▶ _Instructions for the task_: A word-for-word reproduction of the data below is needed, with no pictures in it.
┏━━
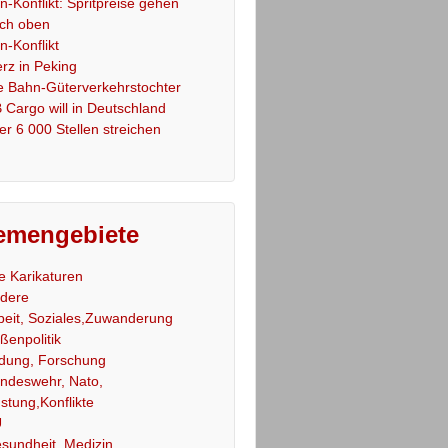
an-Konflikt: Spritpreise gehen
ch oben
an-Konflikt
rz in Peking
e Bahn-Güterverkehrstochter
 Cargo will in Deutschland
er 6 000 Stellen streichen
emengebiete
le Karikaturen
dere
beit, Soziales,Zuwanderung
ßenpolitik
ldung, Forschung
ndeswehr, Nato,
stung,Konflikte
U
sundheit, Medizin,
┗━━
▶ _Result_:
an-Konflikt: Spritpreise gehen
ch oben
an-Konflikt
rz in Peking
e Bahn-Güterverkehrstochter
 Cargo will in Deutschland
er 6 000 Stellen streichen
emengebiete
le Karikaturen
dere
beit, Soziales,Zuwanderung
ßenpolitik
ldung, Forschung
ndeswehr, Nato,
stung,Konflikte
U
sundheit, Medizin,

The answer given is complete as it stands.